### WHAT TO PRODUCE
The response must contain every line from the records below that has "khác".

### PROVIDED ENTRIES
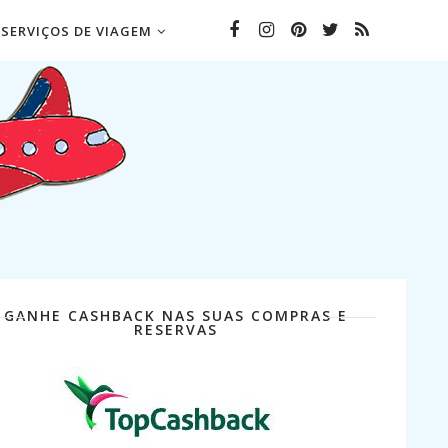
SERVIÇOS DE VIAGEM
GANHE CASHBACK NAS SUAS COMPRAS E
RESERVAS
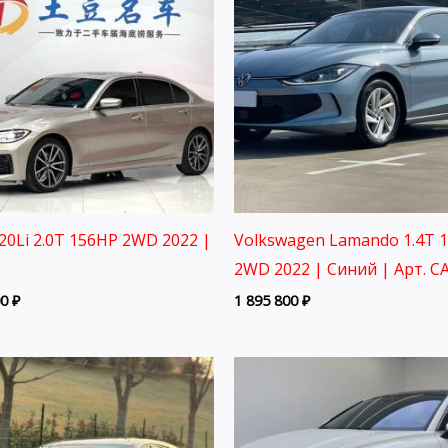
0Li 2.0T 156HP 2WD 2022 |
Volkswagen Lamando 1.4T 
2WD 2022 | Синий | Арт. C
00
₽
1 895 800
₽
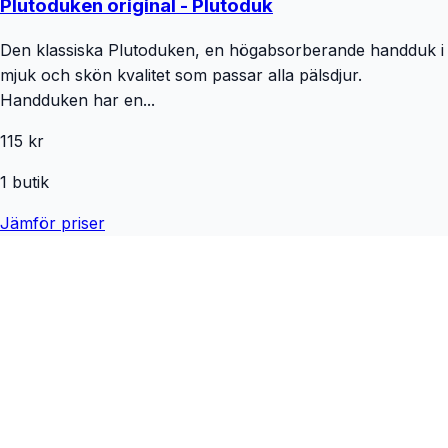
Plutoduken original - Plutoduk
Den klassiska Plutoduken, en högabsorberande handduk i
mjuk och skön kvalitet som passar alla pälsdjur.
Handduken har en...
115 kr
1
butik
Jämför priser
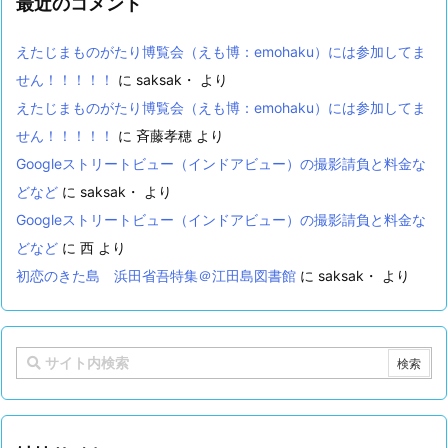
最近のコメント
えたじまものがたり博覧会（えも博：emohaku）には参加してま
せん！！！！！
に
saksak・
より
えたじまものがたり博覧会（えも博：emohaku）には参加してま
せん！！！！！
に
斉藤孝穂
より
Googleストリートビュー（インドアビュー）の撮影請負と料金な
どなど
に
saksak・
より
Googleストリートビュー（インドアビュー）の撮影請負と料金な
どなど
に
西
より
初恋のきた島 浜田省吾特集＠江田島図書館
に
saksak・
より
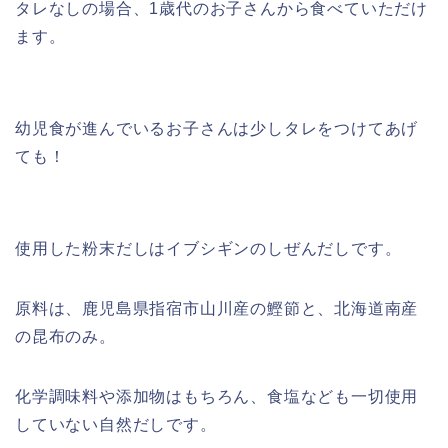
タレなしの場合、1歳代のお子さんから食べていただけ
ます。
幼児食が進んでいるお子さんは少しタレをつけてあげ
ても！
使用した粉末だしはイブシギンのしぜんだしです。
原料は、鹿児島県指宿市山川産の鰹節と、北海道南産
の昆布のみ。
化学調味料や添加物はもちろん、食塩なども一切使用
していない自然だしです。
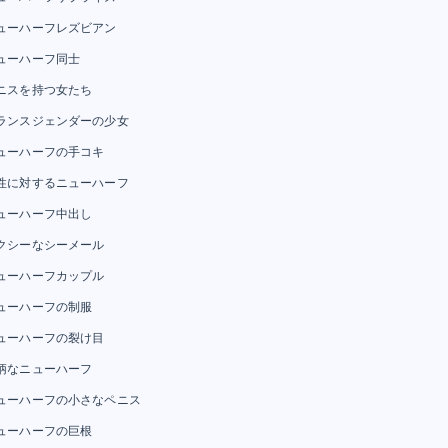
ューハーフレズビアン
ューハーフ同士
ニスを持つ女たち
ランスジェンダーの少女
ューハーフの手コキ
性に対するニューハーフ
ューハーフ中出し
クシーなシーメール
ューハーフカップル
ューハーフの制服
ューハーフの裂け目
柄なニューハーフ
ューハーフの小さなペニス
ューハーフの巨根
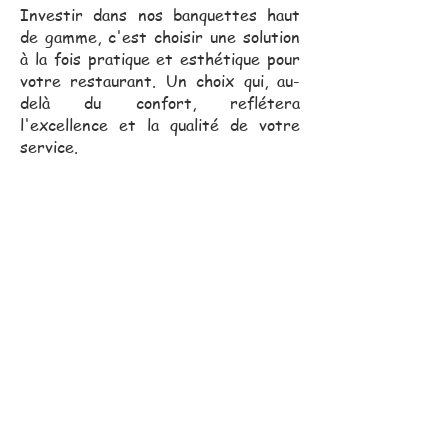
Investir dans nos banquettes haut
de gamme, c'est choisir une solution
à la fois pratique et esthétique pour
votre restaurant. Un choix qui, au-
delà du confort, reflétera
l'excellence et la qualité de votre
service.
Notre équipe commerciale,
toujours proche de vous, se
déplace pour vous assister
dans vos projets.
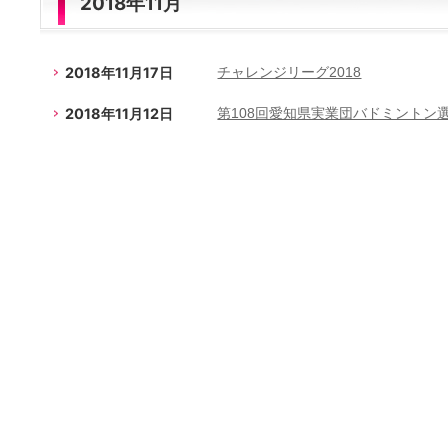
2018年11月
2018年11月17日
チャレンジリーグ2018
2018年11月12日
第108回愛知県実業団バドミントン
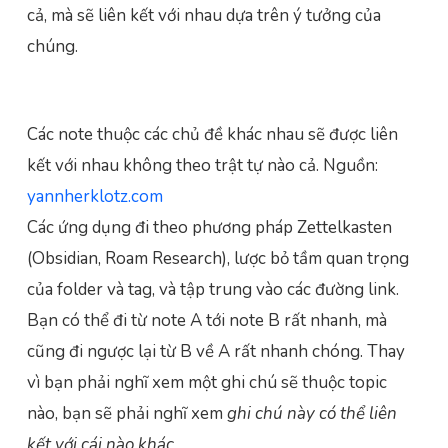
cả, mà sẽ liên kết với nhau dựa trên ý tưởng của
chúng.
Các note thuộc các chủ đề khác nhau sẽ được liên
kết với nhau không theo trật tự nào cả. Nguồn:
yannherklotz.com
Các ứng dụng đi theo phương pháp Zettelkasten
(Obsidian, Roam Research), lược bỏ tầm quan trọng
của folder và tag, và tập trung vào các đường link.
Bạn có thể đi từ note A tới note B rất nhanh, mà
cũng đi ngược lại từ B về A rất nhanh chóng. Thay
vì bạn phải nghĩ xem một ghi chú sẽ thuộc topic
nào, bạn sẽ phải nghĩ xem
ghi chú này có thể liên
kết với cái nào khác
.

### SOLVED PROBLEM
Các note thuộc các chủ đề khác nhau sẽ được liên
kết với cái nào khác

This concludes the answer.